What is Pickling Salt?

food cooking

Pickling salt is a type of salt which is designed specifically for pickling and canning. In order to make it most suitable for its intended uses, pickling salt is especially pure, and it is typically very fine grained, to ensure that it dissolves easily. Many markets carry pickling salt, although urban dwellers may have to do a bit of searching for it; in a pinch, pickling salt can be replaced with kosher salt or table salt, although these salts may not perform as well.

The fine grain of pickling salt is very important, because it makes the salt easier to dissolve. This means that the salt will be distributed evenly throughout the brine, creating the required salinity to make pickled foods safe to store and eat. Without a fine-grained salt, cooks would need to be extra-careful to make sure that all of the salt had dissolved, creating an even suspension in the brine for pickling.

The purity of pickling salt is important from an aesthetic point of view, but not necessarily from a food safety standpoint. Iodized salt like typical table salt will turn pickled foods dark, which can make them unsightly, and the anti-caking agents used in most salts will cloud the brine. While neither of these problems are dangerous, most people don't like to eat discolored pickles fished from a cloudy brine, so cooks use pickling salt instead.

Pickling salt doesn't just have to be used for pickling. It can be used just like regular table salt in recipes, although it can tend to cake, so people should be careful with pickling salt around moisture. To prevent caking in stored pickling salt, a few grains of rice can be added to the container; pickling salt can also be roasted in the oven to bake the moisture out, making it easy to break the caked salt apart.

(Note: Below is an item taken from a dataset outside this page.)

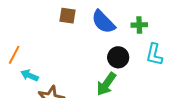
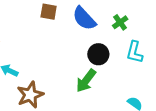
green cross: (139, 25) -> (120, 22), turned -35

In addition to salt, pickling brine classically includes an assortment of spices which will slowly leach into the food as it pickles, infusing it with flavor. Depending on the spices used, the pickled food may be hot, savory, or fairly neutral in flavor, and the intensity of the salt flavor varies, depending on whether the food is pickled in vinegar with salt as a preservative, or whether a salt brine alone was used for pickling. When a salt brine alone is used, cooks can use the egg test to see if the brine is sufficiently strong. In the egg test, an egg is dropped into the brine: if it floats, the brine is good, and if it sinks, the brine is not salty enough.